→ **YOUR TASK**: Check each line of the entries for "Google" and report the ones that have it.

→ **Page segmentation data**:
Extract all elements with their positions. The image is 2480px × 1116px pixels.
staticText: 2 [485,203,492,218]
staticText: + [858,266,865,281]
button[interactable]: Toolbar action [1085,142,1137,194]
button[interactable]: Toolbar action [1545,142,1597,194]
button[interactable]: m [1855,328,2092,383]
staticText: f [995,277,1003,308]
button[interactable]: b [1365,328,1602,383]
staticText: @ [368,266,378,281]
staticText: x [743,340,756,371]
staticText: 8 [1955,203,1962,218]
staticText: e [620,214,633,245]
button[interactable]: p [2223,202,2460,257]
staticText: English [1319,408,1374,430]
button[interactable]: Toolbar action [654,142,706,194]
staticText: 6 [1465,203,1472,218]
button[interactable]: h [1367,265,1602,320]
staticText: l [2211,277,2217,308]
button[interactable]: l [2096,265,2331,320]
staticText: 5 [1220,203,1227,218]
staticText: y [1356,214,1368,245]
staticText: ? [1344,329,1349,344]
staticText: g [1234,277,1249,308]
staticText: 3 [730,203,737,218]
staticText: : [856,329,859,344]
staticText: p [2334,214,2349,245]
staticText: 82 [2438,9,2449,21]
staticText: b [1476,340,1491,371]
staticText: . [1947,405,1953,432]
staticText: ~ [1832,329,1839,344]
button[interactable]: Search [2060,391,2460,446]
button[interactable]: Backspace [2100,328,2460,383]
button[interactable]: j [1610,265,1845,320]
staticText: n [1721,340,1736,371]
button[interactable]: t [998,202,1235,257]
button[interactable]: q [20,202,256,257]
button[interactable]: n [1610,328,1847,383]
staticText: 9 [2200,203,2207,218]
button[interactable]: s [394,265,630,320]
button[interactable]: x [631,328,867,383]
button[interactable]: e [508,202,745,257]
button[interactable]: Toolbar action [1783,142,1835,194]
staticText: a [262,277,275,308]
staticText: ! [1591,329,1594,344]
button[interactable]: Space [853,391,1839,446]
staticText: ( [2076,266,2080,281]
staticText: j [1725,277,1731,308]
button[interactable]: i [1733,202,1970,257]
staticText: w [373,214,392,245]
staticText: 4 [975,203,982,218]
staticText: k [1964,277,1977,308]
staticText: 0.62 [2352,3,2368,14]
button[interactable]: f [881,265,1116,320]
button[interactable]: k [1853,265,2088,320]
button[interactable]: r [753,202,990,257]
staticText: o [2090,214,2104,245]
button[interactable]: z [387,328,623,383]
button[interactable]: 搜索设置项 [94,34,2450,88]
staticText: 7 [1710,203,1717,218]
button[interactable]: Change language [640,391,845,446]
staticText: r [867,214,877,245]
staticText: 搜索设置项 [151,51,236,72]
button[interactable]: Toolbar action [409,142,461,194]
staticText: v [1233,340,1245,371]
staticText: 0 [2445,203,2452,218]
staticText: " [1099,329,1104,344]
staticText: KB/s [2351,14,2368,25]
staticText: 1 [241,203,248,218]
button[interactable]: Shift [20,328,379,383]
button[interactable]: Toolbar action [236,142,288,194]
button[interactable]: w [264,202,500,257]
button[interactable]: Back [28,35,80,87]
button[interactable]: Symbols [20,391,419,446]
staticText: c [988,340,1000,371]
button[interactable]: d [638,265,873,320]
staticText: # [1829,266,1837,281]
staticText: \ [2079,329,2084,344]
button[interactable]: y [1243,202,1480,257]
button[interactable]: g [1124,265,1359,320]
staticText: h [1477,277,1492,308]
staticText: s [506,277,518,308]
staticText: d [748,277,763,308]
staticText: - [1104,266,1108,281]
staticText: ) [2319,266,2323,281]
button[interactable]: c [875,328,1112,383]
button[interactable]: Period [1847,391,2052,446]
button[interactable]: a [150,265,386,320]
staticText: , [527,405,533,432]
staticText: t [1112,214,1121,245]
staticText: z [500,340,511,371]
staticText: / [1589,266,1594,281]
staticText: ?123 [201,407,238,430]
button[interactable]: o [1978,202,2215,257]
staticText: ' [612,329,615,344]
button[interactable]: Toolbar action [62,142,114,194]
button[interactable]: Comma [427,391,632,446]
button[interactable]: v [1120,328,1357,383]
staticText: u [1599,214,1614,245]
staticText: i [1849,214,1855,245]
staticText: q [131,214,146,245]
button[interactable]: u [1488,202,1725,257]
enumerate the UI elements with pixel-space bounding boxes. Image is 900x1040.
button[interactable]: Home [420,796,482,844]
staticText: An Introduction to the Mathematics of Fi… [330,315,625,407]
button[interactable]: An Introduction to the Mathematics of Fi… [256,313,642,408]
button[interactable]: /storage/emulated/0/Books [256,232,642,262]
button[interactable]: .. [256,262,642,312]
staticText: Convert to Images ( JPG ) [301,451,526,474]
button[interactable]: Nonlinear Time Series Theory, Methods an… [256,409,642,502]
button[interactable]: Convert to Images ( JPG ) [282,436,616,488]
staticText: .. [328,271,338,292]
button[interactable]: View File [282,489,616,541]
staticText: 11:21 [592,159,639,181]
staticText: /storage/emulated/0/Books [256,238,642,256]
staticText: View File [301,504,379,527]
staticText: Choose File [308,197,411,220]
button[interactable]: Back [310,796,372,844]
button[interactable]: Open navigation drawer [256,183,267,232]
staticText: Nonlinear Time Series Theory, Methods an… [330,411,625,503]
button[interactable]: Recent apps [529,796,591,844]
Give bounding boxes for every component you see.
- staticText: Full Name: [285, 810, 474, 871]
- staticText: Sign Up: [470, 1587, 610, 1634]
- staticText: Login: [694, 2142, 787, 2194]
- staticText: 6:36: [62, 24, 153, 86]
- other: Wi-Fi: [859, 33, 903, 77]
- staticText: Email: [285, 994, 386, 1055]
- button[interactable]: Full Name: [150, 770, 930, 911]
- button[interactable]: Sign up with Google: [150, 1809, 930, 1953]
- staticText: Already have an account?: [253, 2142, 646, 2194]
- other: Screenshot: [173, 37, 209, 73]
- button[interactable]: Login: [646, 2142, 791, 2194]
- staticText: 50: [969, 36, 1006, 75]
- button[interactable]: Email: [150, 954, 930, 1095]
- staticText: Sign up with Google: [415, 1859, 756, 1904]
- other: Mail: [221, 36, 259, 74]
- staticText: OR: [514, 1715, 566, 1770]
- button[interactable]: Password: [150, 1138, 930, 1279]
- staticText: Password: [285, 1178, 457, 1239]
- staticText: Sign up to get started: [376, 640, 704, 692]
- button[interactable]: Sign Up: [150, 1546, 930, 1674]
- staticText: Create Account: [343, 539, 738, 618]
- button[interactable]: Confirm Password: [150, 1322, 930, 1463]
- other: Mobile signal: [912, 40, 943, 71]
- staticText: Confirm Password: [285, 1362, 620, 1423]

→ **SOLUTION**:
- button[interactable]: Sign up with Google: [150, 1809, 930, 1953]
- staticText: Sign up with Google: [415, 1859, 756, 1904]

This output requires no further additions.